La ambición de aquellos embriagadores días había acabado en tragedia, por supuesto. Los rituales llevados a cabo con la intención de restañar las heridas en Imajica y de reconciliar el Quinto Dominio con los otros cuatro habían acabado siendo un completo desastre. Muchos grandes teúrgos, chamanes y teólogos habían sido asesinados. Con la determinación de que semejante calamidad no volviera a repetirse, muchos de los supervivientes se habían agrupado con el fin de erradicar todo conocimiento mágico del Quinto Dominio. Sin embargo, por mucho que intentaran borrar el pasado, una pizarra jamás puede borrarse del todo. Quedaron trazos de lo que se había soñado y también esperado; fragmentos de poemas dedicados a la Unión, escritos por personajes cuyos nombres habían sido sistemáticamente eliminados de cualquier registro. Mientras todos esos retazos permanecieran, el espíritu de la Reconciliación sobreviviría.
Sin embargo, el espíritu no era suficiente. Se necesitaba un maestro, un mago lo bastante arrogante para creer que podría tener éxito allí donde Christos y otra innumerable cantidad de hechiceros, la mayoría perdidos en la historia, habían fracasado. Aunque aquellos eran tiempos aciagos, Dowd no descartaba la posibilidad de que apareciera un alma semejante.
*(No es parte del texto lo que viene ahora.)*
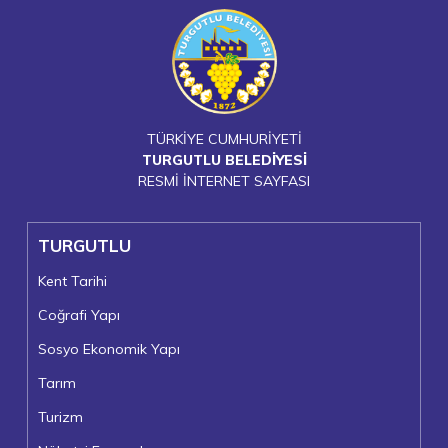
TÜRKİYE CUMHURİYETİ
TURGUTLU BELEDİYESİ
RESMİ İNTERNET SAYFASI
TURGUTLU
Kent Tarihi
Coğrafi Yapı
Sosyo Ekonomik Yapı
Tarım
Turizm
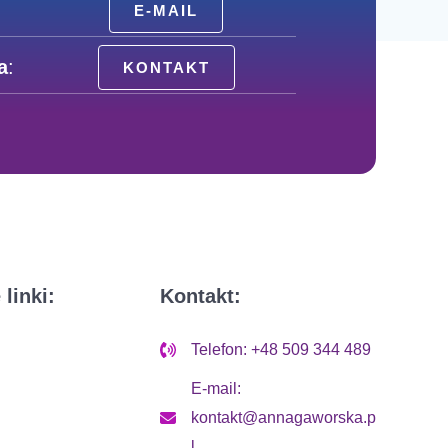
E-MAIL
a
:
KONTAKT
linki:
Kontakt:
Telefon: +48 509 344 489
E-mail:
kontakt@annagaworska.p
l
Aún encontraba en su vida diaria a unos cuantos que pasaban por alto los vacíos oropeles que distraían a las mentes inferiores y anhelaban una revelación que aniquilara semejantes baratijas, un Apocalipsis que mostrara al Quinto las glorias que anhelaba en sueños.
No obstante, si iba a aparecer un maestro, tendría que ser rápido. No podría planearse otro intento de Reconciliación de la noche a la mañana; y, si el próximo solsticio de verano iba y venía sin pena ni gloria, Imajica pasaría otros dos siglos dividida: tiempo más que suficiente para que el Quinto Dominio se destruyera a sí mismo por aburrimiento o frustración y evitara que la Reconciliación tuviera lugar.
Dowd examinó sus brillantes zapatos.
—Perfecto —dijo—. Y eso es más de lo que puedo decir del resto de este asqueroso mundo.
Se encaminó hacia la puerta. Los anuladores se demoraron junto al cadáver, sin embargo, lo bastante inteligentes como para saber que todavía tenían un deber que cumplir con él. No obstante, Dowd les dijo que se apartaran.
—Lo dejaremos aquí —dijo—. ¿Quién sabe? Puede que despierte a unos cuantos fantasmas.